In the end, Virat Kohli shed a tear. That’s sadder than Michael Schumacher driving at 20 miles per hour and running over an old lady.

I call it Indian cricket’s Road to Redemption. Nothing too drastic; we are still among the big-shots. Here goes:

1. Secure the seats

Do not make people desperate for their places. This is not Hollywood where you don’t include Spiderman in the Avengers just because his movie doesn’t do as well as Iron Man’s. Virender Sehwag should not have to play in fear of getting his head chopped if he fails and Irfan Pathan or some other experiment replacing him. He, Sehwag, is the best opener we have at the moment (more on that later).

Similarly, be consistent with the middle order. What in hell was all that about cycling Rohit Sharma and Yuvraj Singh around Suresh Raina in every other match? People need to be assertive about their positions in the batting order; you cannot expect them to adapt in the middle of a crucial stage in a tournament. If you had planned for a left hand-right hand combination right through the middle order, stick with it.

2. 6-5 or 7-4, place your bets

One fine day before the party began in Colombo, MS was asked which would be his ideal combo of batsmen and bowlers. “Three seamers and a spinner”, he yawned. Apparently he didn’t want to be the one to break a “50-55 year”-old tradition of Indian cricket.

But then Afghanistan came in charging out of nowhere like a bunch of mountain-gorillas in mating season, and suddenly England was facing the full ire of a five-pronged Indian bowling attack.

Virender Sehwag was made scapegoat for getting the extra bowler in. MS calls it “horses for courses”; apparently he has a fetish for metaphors as much as Navjot Singh Sidhu does, but either way there was no reason to suggest this was anything but a gamble. So was repeatedly sending in Irfan Pathan, a proven new-ball bowler, late into the attack, on one occasion as late as in the 10th over against the Aussies. Also, the itch to throw in three specialist spinners in a side that has an over-abundance of part-timers deserves a standing ovation.

MS blames the “untimely rain” for the Australian debacle. If he didn’t know it, there’s this little thing called ‘weather forecasting’ that people have been at since the 19th century. Colombo had a 50% chance of rain that day. You don’t replace an established Aussie nightmare in a match against the Aussies with a spinner when there is a 50% chance it will pour.

To summarize, quit the cow-cookies. It’s just been a throw of the dice for some time now.
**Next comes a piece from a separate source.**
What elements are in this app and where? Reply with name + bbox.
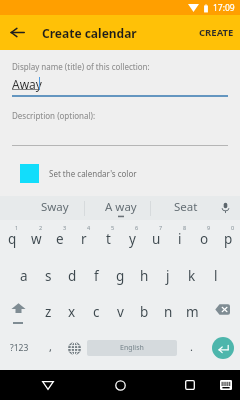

Don’t do it.

3. Opening Unceremonious

Virender Sehwag and Gautam Gambhir. India’s two specialist openers are India’s only two specialist openers at the international stage today. You ignore Irfan Pathan’s sad attempts at doing a Shane Watson and you shudder to think what India might have done if one of the two had been injured at some stage in the tournament.

Either way, Sehwag looked rusty and Gambhir’s footwork in the middle matched Ravi Shasthri’s in the commentary room. The former had an average of 18 and the latter 16. Their recent strike-rates haven’t evoked goose-bumps either. It’d do Indian cricket a world of good to begin hunting for replacements. You know, just in case.
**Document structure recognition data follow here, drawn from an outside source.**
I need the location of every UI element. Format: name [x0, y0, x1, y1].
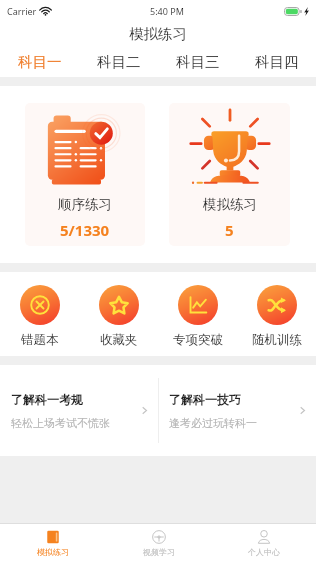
button[interactable]: 模拟练习: [0, 524, 106, 562]
button[interactable]: 收藏夹: [79, 285, 158, 348]
staticText: 科目一: [18, 53, 62, 71]
staticText: 模拟练习: [129, 25, 187, 43]
button[interactable]: 专项突破: [158, 285, 237, 348]
staticText: 收藏夹: [100, 332, 138, 348]
staticText: Carrier: [7, 5, 37, 17]
button[interactable]: 了解科一考规: [0, 365, 158, 456]
button[interactable]: 科目四: [237, 46, 316, 77]
staticText: 科目四: [255, 53, 299, 71]
button[interactable]: 错题本: [0, 285, 79, 348]
staticText: 5: [225, 220, 234, 240]
staticText: 了解科一考规: [11, 392, 83, 407]
button[interactable]: 个人中心: [211, 524, 316, 562]
staticText: 随机训练: [252, 332, 302, 348]
button[interactable]: 科目二: [79, 46, 158, 77]
button[interactable]: 视频学习: [106, 524, 211, 562]
staticText: 5:40 PM: [150, 5, 184, 17]
button[interactable]: 了解科一技巧: [158, 365, 316, 456]
staticText: 视频学习: [143, 547, 175, 557]
staticText: 逢考必过玩转科一: [169, 416, 257, 430]
button[interactable]: 科目一: [0, 46, 79, 77]
staticText: 科目二: [97, 53, 141, 71]
button[interactable]: 科目三: [158, 46, 237, 77]
staticText: 错题本: [21, 332, 59, 348]
staticText: 专项突破: [173, 332, 223, 348]
button[interactable]: 随机训练: [237, 285, 316, 348]
staticText: 轻松上场考试不慌张: [11, 416, 110, 430]
button[interactable]: 模拟练习: [169, 103, 290, 246]
staticText: 了解科一技巧: [169, 392, 241, 407]
button[interactable]: 顺序练习: [25, 103, 145, 246]
staticText: 模拟练习: [37, 547, 69, 557]
staticText: 个人中心: [248, 547, 280, 557]
staticText: 顺序练习: [58, 196, 112, 213]
staticText: 模拟练习: [203, 196, 257, 213]
staticText: 5/1330: [60, 220, 110, 240]
staticText: 科目三: [176, 53, 220, 71]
There are options here; Ajinkya Rahane and Manvinder Bisla were lethal in this edition of the IPL and there are plenty of Murali Vijays and Ambatti Rayadus out there ruminating in the wilderness. Bring them in; play them as much as possible.

4. MSD needs a wingman…

…and I don’t mean a Vice-Captain. I mean a replacement captain who has ‘got his back’. A polar opposite, if possible. Someone with a set of ideas that radically differ from the captain of 5 years, and who is not afraid to be backed into a corner and strike back if push comes to shove. Every elite team has such a player, come to think of it. Sangakkara has Jayawardene, Swann and Broad for England, Bailey-Clark-White for the Aussies…you get the drift. The point is you need a ‘spare’, someone who can shoulder the enormous responsibility for a while if MSD begins to look a bit off-colour.
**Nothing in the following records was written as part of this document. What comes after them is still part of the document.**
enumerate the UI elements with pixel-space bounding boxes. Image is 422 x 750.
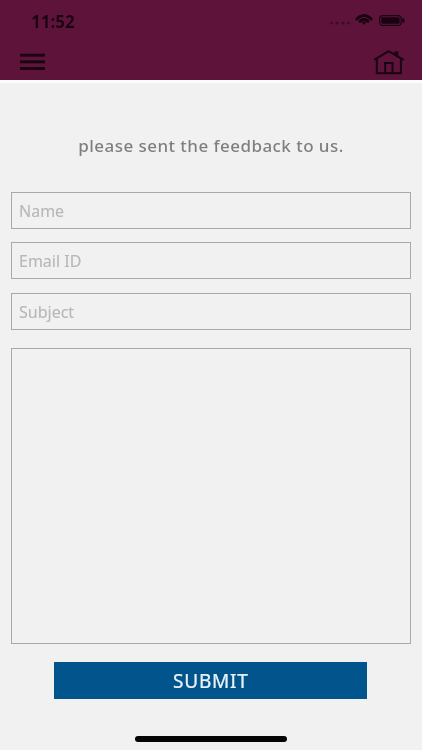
staticText: Email ID (19, 250, 82, 272)
staticText: 11:52 (31, 10, 75, 33)
button[interactable]: Subject (11, 293, 411, 330)
button[interactable]: Home (368, 44, 410, 80)
button[interactable]: Name (11, 192, 411, 229)
button[interactable]: SUBMIT (54, 662, 367, 699)
button[interactable]: Email ID (11, 242, 411, 279)
staticText: Name (19, 200, 65, 222)
button[interactable] (11, 348, 411, 644)
staticText: please sent the feedback to us. (0, 134, 422, 157)
staticText: SUBMIT (173, 668, 249, 694)
staticText: Subject (19, 301, 75, 323)
button[interactable]: Menu (12, 46, 52, 78)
Virat Kohli is still much too young, and it’d be better if he is not weighed down with any more responsibilities at this stage. Though ideally you’d try to nurture a skipper from the younger lot, Gautam Gambhir, I kid you not, is an excellent suitor. With massive experience and a certain DLF-IPL trophy to his credit, he may be a neat temp to stand-in for MS if need be.

5. Fresher, Faster Legs. Now.

Zaheer Khan, who has been charging in to fire those 130+kmph deliveries for all these years, is India’s highest-ranked fast bowler. He is also the only seamer who has held on to the Alpha Male designation of the Indian pace-pack with a relative level of consistency. The problem is, he is 34 years old.

India needs seamers who can make an impression at the international level, and India needs them now. We have traditionally considered spin bowlers our trump-cards, and pacers who crop up are few and far between. When they do come up, we tend to put them in a barn like a bunch of lambs, lock the barn from outside and throw away the key.

How else can you explain why a certain Ishant Sharma has faded away from everyone’s memory? Youngsters like Umesh Yadav and Varun Aaron have shown potential, but how can we hope to nurture them as India’s future pace battery if they are not exposed to the heat? Ravi Shastri recently commented that Khan needs to be rested in T20s so he can maintain peak levels of fitness for ODIs and Tests. You know what happens when you milk a cow dry, and keep at it. Well, it bleeds. Nasty sight, really.

6. Kohli and what army?

Gautam Gambhir (L) and Virat Kohli (R) of India run between the wickets

For the past year, Virat Kohli has been doing to bowling attacks what US did to Iraq in 2004. So breathtaking have been his onslaughts, that even his team-mates seem to stop playing around him in awe. He began as a T20 specialist, got promoted to the ODI and Test teams, got promoted to vice-captain, and in recent times, has been promoted to Saviour of Mankind, Indian Cricket Inc.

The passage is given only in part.